Дон Кихота провели в особый покой, Санчо снял с него
доспехи, и остался Дон Кихот в шароварах и камзоле из верблюжьей шерсти,
усеянном грязными пятнами от доспехов; брыжи у него были, как у студента:
ненакрахмаленные и без кружевной отделки; поверх желтых полусапожек он надел
провощенные башмаки. Препоясался он добрым своим мечом, висевшим на перевязи из
тюленьей кожи (по слухам, Дон Кихот много лет страдал почками),[369]
и накинул на себя доброго серого сукна накидку; прежде всего, однако, он вылил
себе на голову и на лицо не то пять, не то шесть котлов воды (по части
количества котлов показания расходятся), но даже и последняя вода приобрела
цвет сыворотки, а все из-за того, что лакомка Санчо купил этот чертов творог,
который придал голове его господина ангельскую белоснежность. И вот в
вышеописанном уборе, с видом независимым и молодцеватым вошел Дон Кихот в
другую комнату, где его поджидал студент, дабы занять разговором, пока накроют
на стол; надобно знать, что сеньора донья Кристина намеревалась показать такому
благородному гостю, что потчевать она умеет не хуже других.

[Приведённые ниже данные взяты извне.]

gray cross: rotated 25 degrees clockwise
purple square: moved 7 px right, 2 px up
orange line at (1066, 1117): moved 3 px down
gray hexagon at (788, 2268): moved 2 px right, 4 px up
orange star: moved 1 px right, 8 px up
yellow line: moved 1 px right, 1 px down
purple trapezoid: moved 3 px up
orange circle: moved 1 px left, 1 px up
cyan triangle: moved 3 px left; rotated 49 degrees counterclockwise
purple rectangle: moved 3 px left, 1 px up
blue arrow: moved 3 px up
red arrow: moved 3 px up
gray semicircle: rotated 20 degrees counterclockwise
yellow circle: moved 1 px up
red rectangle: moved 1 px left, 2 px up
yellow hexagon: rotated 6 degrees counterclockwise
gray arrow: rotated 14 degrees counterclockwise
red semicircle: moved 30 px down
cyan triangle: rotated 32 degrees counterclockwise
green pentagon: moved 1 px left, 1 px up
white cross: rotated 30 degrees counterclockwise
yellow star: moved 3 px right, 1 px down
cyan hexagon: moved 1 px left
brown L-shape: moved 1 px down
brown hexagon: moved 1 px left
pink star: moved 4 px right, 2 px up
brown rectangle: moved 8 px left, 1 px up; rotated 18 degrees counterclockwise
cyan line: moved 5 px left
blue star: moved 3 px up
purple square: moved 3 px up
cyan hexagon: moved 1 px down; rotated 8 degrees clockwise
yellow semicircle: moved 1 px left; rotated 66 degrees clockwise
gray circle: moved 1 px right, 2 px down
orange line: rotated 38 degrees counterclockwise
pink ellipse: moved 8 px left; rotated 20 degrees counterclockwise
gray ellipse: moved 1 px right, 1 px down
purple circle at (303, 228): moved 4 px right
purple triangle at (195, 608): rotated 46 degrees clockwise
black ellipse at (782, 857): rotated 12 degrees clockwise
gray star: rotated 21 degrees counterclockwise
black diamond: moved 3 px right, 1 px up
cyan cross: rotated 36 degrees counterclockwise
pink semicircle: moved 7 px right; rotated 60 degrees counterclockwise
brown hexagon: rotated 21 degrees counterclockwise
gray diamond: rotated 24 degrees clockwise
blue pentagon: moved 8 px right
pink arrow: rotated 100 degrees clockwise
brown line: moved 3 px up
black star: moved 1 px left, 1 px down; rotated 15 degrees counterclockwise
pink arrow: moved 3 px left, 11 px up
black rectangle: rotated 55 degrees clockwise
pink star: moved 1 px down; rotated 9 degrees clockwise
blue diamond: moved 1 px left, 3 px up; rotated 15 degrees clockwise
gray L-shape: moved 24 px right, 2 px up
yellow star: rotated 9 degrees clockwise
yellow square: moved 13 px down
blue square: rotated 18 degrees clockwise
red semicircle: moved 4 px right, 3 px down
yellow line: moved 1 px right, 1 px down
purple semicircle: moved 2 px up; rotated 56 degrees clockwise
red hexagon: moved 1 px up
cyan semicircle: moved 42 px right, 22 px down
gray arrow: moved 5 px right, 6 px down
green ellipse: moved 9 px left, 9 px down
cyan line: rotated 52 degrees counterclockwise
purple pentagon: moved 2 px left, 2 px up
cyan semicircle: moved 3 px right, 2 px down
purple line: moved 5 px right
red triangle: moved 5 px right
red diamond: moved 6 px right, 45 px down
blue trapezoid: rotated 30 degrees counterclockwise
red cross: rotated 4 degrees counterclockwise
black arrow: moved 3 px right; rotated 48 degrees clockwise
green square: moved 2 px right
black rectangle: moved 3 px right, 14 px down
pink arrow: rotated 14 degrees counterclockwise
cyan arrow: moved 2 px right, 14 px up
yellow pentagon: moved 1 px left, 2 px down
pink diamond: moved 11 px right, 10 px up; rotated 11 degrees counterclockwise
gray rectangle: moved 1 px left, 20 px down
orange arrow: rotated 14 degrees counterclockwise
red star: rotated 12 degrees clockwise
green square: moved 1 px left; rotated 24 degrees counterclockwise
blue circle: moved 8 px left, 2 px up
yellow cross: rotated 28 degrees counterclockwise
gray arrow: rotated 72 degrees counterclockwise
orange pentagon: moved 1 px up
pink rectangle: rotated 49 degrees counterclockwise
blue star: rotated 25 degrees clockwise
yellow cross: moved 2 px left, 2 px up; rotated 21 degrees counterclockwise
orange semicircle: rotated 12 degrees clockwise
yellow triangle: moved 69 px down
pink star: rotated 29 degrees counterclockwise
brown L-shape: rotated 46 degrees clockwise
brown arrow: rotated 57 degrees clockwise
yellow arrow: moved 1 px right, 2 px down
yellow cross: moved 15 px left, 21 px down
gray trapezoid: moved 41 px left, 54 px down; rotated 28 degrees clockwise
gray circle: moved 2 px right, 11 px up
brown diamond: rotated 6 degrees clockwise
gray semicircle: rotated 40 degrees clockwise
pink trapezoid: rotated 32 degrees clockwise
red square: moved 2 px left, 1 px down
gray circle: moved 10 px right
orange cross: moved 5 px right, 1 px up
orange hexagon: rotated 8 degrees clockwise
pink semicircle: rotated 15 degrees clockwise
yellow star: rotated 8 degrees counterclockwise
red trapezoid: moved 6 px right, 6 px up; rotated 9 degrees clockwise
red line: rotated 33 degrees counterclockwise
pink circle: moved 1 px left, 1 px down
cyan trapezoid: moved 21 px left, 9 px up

Меж тем как с Дон Кихота снимали доспехи, дон Лоренсо (так
звали сына дона Дьего) улучил минутку и спросил отца:
– Так кто же, скажите, пожалуйста, этот кавальеро,
которого ваша милость к нам пригласила? Нас с матушкой все в нем поражает: и
его имя, и обличье, и то, что он себя называет странствующим рыцарем.
– Не знаю, что тебе на это ответить, сын мой, –
молвил дон Дьего, – одно могу сказать: действия, которые он совершал на
моих глазах, под стать величайшему безумцу на свете, речи же его столь разумны,
что они уничтожают и зачеркивают его деяния. Поговори с ним, проверь его познания,
а как ты человек разумный, то и реши сам по справедливости, в уме он или
свихнулся, я же, откровенно говоря, почитаю его скорее за сумасшедшего, нежели
за здравомыслящего.
Тут дон Лоренсо отправился, как уже было сказано, занимать
Дон Кихота, и во время их беседы Дон Кихот, между прочим, сказал дону Лоренсо:
– Я слышал от вашего батюшки, сеньора дона Дьего де
Миранда, о редкостных ваших способностях и разнообразных ваших дарованиях,
главное же о том, что вы изрядный поэт.
– Поэт – весьма возможно, – отвечал дон
Лоренсо, – но чтобы изрядный – ничего подобного. Правда, я имею некоторое
пристрастие к поэзии и люблю читать хороших поэтов, однако ж всего этого еще
недостаточно, чтобы признать меня за изрядного поэта, как отозвался обо мне мой
отец.
– Мне нравится ваша скромность, – заметил Дон Кихот, –
обыкновенно поэты спесивы и думают, что лучше их нет никого на свете.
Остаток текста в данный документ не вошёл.